Fastest way to replace multipe substrings with a single new string?

7 visualizaciones (últimos 30 días)
Omar Salah
Omar Salah el 6 de Jun. de 2020
Comentada: Omar Salah el 18 de Jun. de 2020
Hello Everyone,
I'm trying to replace 7k different substrings with the same Tag in a 50 milllion words dataset (cell array of size 1 million of strings of average size 50 words). and as you can see, using replace or regexprep takes a long time. I tried using strrep the same way as replace but it gives me this error.
Error using strrep
All nonscalar inputs must be the same size.
I want to ask, what is the fastest and less memory consuming way to do it?
Here is the code:
%using replace
Tag='IMPORTANT'
substr={'very','much'} % a cell array of +7k words
reptag=cell(1,size(substr,2));
tagcell=cellfun(@(x) Tag,reptag,'Uniformoutput',false);
maintext=replace(maintext,substr,tagcell);
% using regexprep
ev='(';
for evi=1:size(substr,2)
ev=[ev substr '|'];
end
ev=[ev(1:end-1) ')'];
maintext=regexprep(maintext,ev,Tag);
  4 comentarios
Omar Salah
Omar Salah el 10 de Jun. de 2020
@james I can actually work with both. Either a cella rray of character vectors or a cell of strings. I move between them easily. Is one type faster than the other?
Omar Salah
Omar Salah el 10 de Jun. de 2020
@stephen I never worked with C++ but I'm wondering, why would they be faster? Is it because they are compiled or because C++ functions are generally faster?
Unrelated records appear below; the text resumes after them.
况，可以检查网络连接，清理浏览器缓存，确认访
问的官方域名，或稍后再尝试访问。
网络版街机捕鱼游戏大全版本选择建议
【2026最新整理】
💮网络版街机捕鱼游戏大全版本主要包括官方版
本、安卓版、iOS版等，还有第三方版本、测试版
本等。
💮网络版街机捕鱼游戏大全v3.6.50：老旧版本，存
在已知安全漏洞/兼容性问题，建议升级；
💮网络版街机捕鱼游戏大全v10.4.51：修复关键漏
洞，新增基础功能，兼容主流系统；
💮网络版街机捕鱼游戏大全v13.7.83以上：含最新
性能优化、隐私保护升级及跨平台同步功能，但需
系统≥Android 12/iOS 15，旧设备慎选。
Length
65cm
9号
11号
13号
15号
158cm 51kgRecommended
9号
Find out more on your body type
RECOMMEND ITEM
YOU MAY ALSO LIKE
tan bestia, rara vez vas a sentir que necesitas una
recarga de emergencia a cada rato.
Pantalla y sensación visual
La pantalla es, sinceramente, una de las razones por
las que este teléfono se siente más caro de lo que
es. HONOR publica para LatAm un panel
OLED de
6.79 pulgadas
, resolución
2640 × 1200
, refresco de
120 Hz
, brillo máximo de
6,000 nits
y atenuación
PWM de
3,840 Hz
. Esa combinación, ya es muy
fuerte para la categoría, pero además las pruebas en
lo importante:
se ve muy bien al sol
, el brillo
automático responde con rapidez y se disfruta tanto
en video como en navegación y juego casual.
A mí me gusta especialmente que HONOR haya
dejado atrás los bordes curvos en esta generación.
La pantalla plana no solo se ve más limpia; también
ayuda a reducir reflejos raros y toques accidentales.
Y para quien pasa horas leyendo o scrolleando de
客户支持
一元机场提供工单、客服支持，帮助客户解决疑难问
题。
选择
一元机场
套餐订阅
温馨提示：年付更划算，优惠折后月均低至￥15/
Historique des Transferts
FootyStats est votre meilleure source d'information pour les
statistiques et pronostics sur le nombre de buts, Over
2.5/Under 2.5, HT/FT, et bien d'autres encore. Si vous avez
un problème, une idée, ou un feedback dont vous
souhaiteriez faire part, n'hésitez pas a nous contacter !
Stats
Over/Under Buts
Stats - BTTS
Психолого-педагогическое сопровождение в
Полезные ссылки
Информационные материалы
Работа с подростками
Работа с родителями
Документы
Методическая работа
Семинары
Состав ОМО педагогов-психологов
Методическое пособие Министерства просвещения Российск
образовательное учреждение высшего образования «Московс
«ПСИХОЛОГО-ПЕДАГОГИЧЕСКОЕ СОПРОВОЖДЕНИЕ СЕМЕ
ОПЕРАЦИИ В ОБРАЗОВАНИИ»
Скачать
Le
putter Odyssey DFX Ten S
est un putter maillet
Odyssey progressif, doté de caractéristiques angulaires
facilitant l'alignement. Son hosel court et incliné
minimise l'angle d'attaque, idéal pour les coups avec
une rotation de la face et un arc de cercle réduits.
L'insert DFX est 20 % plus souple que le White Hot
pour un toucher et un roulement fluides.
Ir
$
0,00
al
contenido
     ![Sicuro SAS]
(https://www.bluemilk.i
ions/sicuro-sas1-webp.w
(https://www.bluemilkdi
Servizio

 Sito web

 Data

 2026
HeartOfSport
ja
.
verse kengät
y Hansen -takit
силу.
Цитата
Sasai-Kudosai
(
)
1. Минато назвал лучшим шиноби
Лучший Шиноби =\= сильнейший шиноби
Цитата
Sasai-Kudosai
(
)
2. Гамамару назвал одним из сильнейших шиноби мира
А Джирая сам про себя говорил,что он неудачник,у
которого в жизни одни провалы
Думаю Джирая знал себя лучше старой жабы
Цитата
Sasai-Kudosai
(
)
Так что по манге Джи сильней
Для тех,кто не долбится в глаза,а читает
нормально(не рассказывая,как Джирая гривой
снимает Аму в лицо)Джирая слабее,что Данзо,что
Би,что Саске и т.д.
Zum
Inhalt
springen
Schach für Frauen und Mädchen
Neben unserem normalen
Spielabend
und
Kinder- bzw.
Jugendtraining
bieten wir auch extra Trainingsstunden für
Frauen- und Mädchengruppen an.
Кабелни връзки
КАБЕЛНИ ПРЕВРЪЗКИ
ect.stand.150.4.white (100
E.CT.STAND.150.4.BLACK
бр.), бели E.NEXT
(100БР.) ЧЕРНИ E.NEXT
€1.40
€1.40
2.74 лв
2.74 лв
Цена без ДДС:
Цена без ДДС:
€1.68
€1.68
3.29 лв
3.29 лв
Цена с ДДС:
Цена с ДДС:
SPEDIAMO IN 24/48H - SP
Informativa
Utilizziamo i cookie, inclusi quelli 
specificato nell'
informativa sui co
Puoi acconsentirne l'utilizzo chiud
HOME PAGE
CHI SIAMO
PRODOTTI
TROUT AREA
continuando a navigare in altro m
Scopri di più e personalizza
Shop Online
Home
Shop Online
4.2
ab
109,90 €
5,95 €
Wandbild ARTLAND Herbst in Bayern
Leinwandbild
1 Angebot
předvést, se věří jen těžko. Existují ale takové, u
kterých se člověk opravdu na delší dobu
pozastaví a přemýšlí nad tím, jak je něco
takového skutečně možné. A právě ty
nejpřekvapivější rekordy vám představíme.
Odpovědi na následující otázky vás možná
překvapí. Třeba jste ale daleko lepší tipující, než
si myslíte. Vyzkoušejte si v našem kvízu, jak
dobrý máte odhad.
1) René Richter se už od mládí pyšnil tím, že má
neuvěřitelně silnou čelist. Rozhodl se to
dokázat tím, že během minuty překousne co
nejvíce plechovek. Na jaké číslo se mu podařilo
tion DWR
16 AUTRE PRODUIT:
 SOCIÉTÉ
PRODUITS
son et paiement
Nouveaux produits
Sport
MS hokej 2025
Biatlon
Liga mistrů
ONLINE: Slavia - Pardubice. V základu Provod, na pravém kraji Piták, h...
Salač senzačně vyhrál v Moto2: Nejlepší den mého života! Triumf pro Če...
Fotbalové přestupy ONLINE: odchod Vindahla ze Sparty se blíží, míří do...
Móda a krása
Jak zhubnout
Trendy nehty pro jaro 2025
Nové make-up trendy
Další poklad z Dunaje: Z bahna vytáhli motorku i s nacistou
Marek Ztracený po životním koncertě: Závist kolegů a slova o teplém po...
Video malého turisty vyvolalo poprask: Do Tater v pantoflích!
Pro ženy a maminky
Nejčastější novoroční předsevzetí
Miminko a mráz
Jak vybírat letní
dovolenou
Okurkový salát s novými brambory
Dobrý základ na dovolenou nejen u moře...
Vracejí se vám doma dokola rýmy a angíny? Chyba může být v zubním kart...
Iniciar sesión para comentar.

Respuestas (1)

Mohammad Sami
Mohammad Sami el 11 de Jun. de 2020
After some experimentations I think that if you tokenize your sentences, you can use a hashmap to lookup the words to replace.
An example code is as follows. If you want case insensitive matching, use function lower on both the words and sentences.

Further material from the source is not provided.